WHAT IS EXPECTED
If a line in the records below holds the word "Segurança", copy it.

Records drawn from a dataset

▬▬▬▬▬▬▬▬▬▬

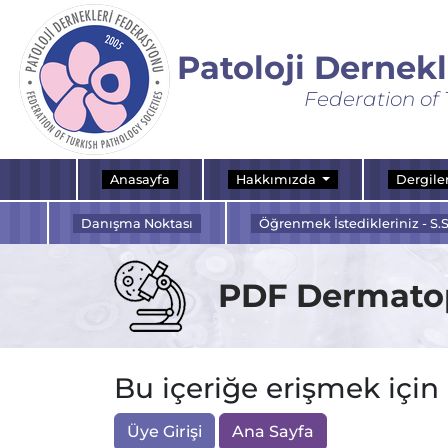
Patoloji Dernek
Federation of 
Anasayfa
Hakkımızda
Dergile
Danışma Noktası
Öğrenmek İstedikleriniz - S.S
PDF Dermatopa
Bu içeriğe erişmek için
Üye Girişi
Ana Sayfa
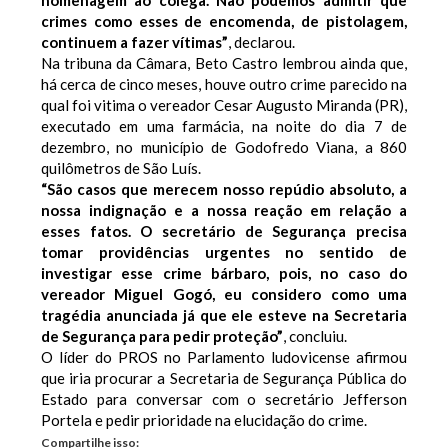
homenagem ao colega. Não podemos admitir que
crimes como esses de encomenda, de pistolagem,
continuem a fazer vítimas”
, declarou.
Na tribuna da Câmara, Beto Castro lembrou ainda que,
há cerca de cinco meses, houve outro crime parecido na
qual foi vitima o vereador Cesar Augusto Miranda (PR),
executado em uma farmácia, na noite do dia 7 de
dezembro, no município de Godofredo Viana, a 860
quilômetros de São Luís.
“São casos que merecem nosso repúdio absoluto, a
nossa indignação e a nossa reação em relação a
esses fatos. O secretário de Segurança precisa
tomar providências urgentes no sentido de
investigar esse crime bárbaro, pois, no caso do
vereador Miguel Gogó, eu considero como uma
tragédia anunciada já que ele esteve na Secretaria
de Segurança para pedir proteção”
, concluiu.
O líder do PROS no Parlamento ludovicense afirmou
que iria procurar a Secretaria de Segurança Pública do
Estado para conversar com o secretário Jefferson
Portela e pedir prioridade na elucidação do crime.
Compartilhe isso:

▬▬▬▬▬▬▬▬▬▬

ANSWER SPACE
esses fatos. O secretário de Segurança precisa
de Segurança para pedir proteção”
que iria procurar a Secretaria de Segurança Pública do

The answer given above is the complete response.